Note that here we are updating the model weights for each mini-batch in the dataset and go over the whole dataset 80 times (epochs). We print the loss every epoch to see how the loss decreases over time.

The following snippet shows how to use full-batch gradient descent instead of mini-batch gradient descent

for epoch in range(2000):

    # Compute the predicted y using the neural network model with the current weights
    y_epoch_pred = model(X_train_tensor)

    # Compute the loss
    loss = loss_fn(y_epoch_pred, y_train_tensor)

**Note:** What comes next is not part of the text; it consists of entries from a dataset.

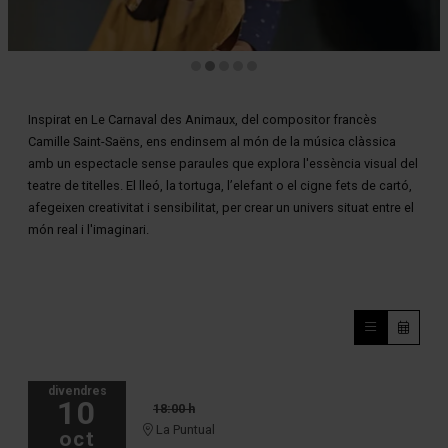
Diapositiva 2 de 5
Inspirat en Le Carnaval des Animaux, del compositor francès
Camille Saint-Saëns, ens endinsem al món de la música clàssica
amb un espectacle sense paraules que explora l'essència visual del
teatre de titelles. El lleó, la tortuga, l’elefant o el cigne fets de cartó,
afegeixen creativitat i sensibilitat, per crear un univers situat entre el
món real i l'imaginari.
divendres
10
18:00 h
La Puntual
oct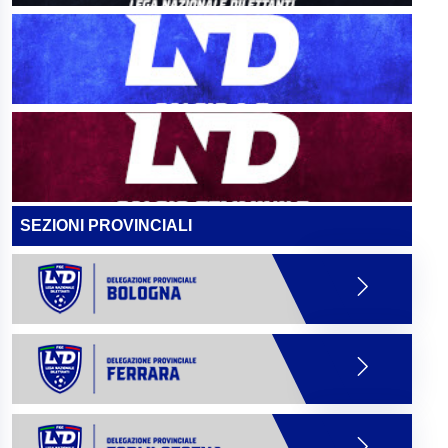
SEZIONI PROVINCIALI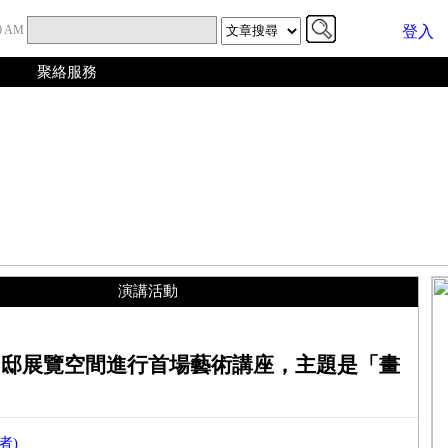
50 AM
登入
聚絡服務
演講活動
官邸展覽空間進行首場藝術講座，主題是「畫
者)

    # Reset the gradients of the loss function to zero
    optimizer.zero_grad()

    # Compute the gradient of the loss with respect to model parameters
    loss.backward()

    # Update the weights by taking a "step" in the direction that reduces the loss
    optimizer.step()

    # Print the loss every 100 epochs
    if epoch % 100 == 99:
        print(f"Epoch {epoch} loss: {loss.item():>7f}")
Epoch 99 loss: 0.009982
Epoch 199 loss: 0.009945
Epoch 299 loss: 0.009928
Epoch 399 loss: 0.009920
Epoch 499 loss: 0.009914
Epoch 599 loss: 0.009910
Epoch 699 loss: 0.009907
Epoch 799 loss: 0.009904
Epoch 899 loss: 0.009901
Epoch 999 loss: 0.009899
Epoch 1099 loss: 0.009897
Epoch 1199 loss: 0.009895
Epoch 1299 loss: 0.009893
Epoch 1399 loss: 0.009891
Epoch 1499 loss: 0.009890
Epoch 1599 loss: 0.009888
Epoch 1699 loss: 0.009886
Epoch 1799 loss: 0.009885
Epoch 1899 loss: 0.009883
Epoch 1999 loss: 0.009881

Note that in this version we are updating the model weights 2000 times (epochs) and printing the loss every 100 epochs. We can now evaluate the model on the test set

X_test_tensor = torch.tensor(X_test.values, dtype=torch.float32)
y_pred = torch.argmax(model(X_test_tensor), dim=1).numpy()

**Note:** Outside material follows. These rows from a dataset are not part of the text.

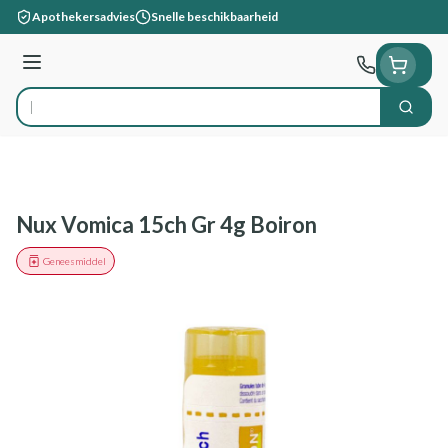
Ga naar de inhoud
Apothekersadvies
Snelle beschikbaarheid
Menu
Zoek
Product, merk, categorie...
Nux Vomica 15ch Gr 4g Boiron
Geneesmiddel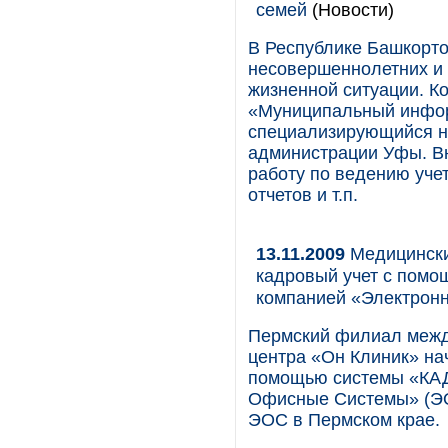
семей
(Новости)
В Республике Башкорто
несовершеннолетних и 
жизненной ситуации. Ко
«Муниципальный инфор
специализирующийся на
администрации Уфы. Вн
работу по ведению учет
отчетов и т.п.
13.11.2009
Медицински
кадровый учет с пом
компанией «Электрон
Пермский филиал межд
центра «Он Клиник» нач
помощью системы «КАД
Офисные Системы» (ЭО
ЭОС в Пермском крае.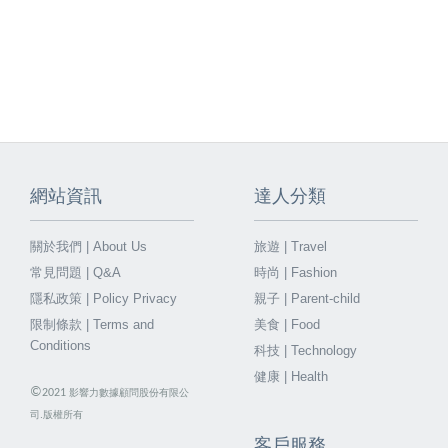
網站資訊
達人分類
關於我們 | About Us
旅遊 | Travel
常見問題 | Q&A
時尚 | Fashion
隱私政策 | Policy Privacy
親子 | Parent-child
限制條款 | Terms and
美食 | Food
Conditions
科技 | Technology
健康 | Health
©
2021
影響力數據顧問股份有限公
司.版權所有
客戶服務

print(f"Accuracy: {accuracy_score(y_test, y_pred)}")
print(f"Precision: {precision_score(y_test, y_pred)}")
print(f"Recall: {recall_score(y_test, y_pred)}")
Accuracy: 0.9965833333333334
Precision: 0.9775587566338135
Recall: 0.9834865184394188

Note that for simplicity we are reusing the sci-kit learn metrics to evaluate the model.

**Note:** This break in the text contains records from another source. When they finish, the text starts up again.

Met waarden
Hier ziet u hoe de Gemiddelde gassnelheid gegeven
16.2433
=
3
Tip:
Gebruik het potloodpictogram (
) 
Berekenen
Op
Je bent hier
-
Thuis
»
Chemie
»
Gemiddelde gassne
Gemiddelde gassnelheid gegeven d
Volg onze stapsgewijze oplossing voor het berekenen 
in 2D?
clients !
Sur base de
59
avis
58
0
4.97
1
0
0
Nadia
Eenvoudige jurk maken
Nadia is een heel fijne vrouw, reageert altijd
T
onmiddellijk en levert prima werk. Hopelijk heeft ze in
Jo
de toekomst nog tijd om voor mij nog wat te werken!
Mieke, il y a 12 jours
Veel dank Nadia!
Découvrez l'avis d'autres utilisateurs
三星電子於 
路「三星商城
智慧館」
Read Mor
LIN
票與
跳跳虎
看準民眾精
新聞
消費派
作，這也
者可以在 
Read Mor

However, our neural network trained in PyTorch does not perform exactly the same as the neural network trained in scikit-learn. This is likely because of different hyperparameters or different initializations of the weights. In practice, it is common to experiment with different hyperparameters to find the best model or to use grid search and cross-validation to try many values and find the best-performing ones.

4.10.4 Conclusions

In this chapter, we have learned about neural networks, which are the foundation of deep learning. We have seen how to implement parts of a simple neural network from scratch and how to use neural networks in scikit-learn and PyTorch.